■ Exercise brief: Some lines in the listing hold the word "Общественный". Return each of them.

■ The input:
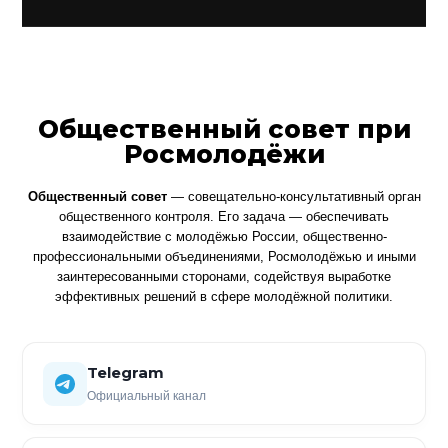
Общественный совет при
Росмолодёжи
Общественный совет
— совещательно-консультативный орган
общественного контроля. Его задача — обеспечивать
взаимодействие с молодёжью России, общественно-
профессиональными объединениями, Росмолодёжью и иными
заинтересованными сторонами, содействуя выработке
эффективных решений в сфере молодёжной политики.
Telegram
Официальный канал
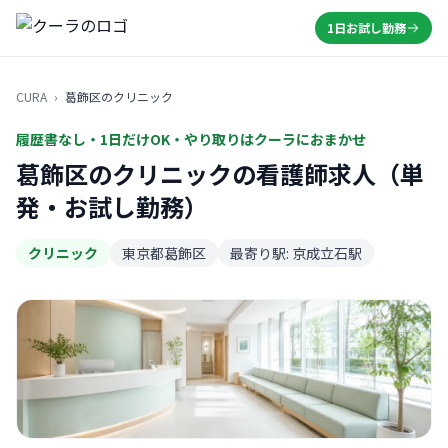
1日お試し勤務
CURA
›
葛飾区のクリニック
履歴書なし・1日だけOK・やり取りはクーラにおまかせ
葛飾区のクリニックの看護師求人（単
発・お試し勤務）
クリニック
東京都葛飾区
最寄り駅: 京成立石駅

■ Exercise response:
Общественный совет при
Общественный совет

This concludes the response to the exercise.